Page images and extracted text:
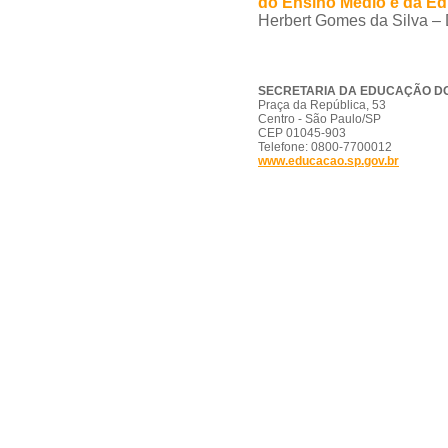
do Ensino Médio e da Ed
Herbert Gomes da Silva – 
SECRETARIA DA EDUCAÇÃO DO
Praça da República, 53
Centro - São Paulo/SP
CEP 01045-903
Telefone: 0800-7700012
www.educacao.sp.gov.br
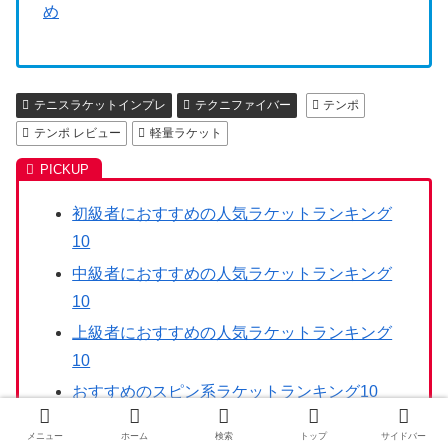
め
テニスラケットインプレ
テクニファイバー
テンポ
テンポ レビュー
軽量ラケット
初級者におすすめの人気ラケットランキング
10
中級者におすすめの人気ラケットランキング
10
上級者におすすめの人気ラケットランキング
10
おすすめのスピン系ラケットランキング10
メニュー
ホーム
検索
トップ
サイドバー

DIRECTIONS: Leave out the pictures and print every line of the data exactly.

OUTPUT OF THE TASK:
do Ensino Médio e da Ed
Herbert Gomes da Silva – 
SECRETARIA DA EDUCAÇÃO DO
Praça da República, 53
Centro - São Paulo/SP
CEP 01045-903
Telefone: 0800-7700012
www.educacao.sp.gov.br
め
テニスラケットインプレ
テクニファイバー
テンポ
テンポ レビュー
軽量ラケット
初級者におすすめの人気ラケットランキング
10
中級者におすすめの人気ラケットランキング
10
上級者におすすめの人気ラケットランキング
10
おすすめのスピン系ラケットランキング10
メニュー
ホーム
検索
トップ
サイドバー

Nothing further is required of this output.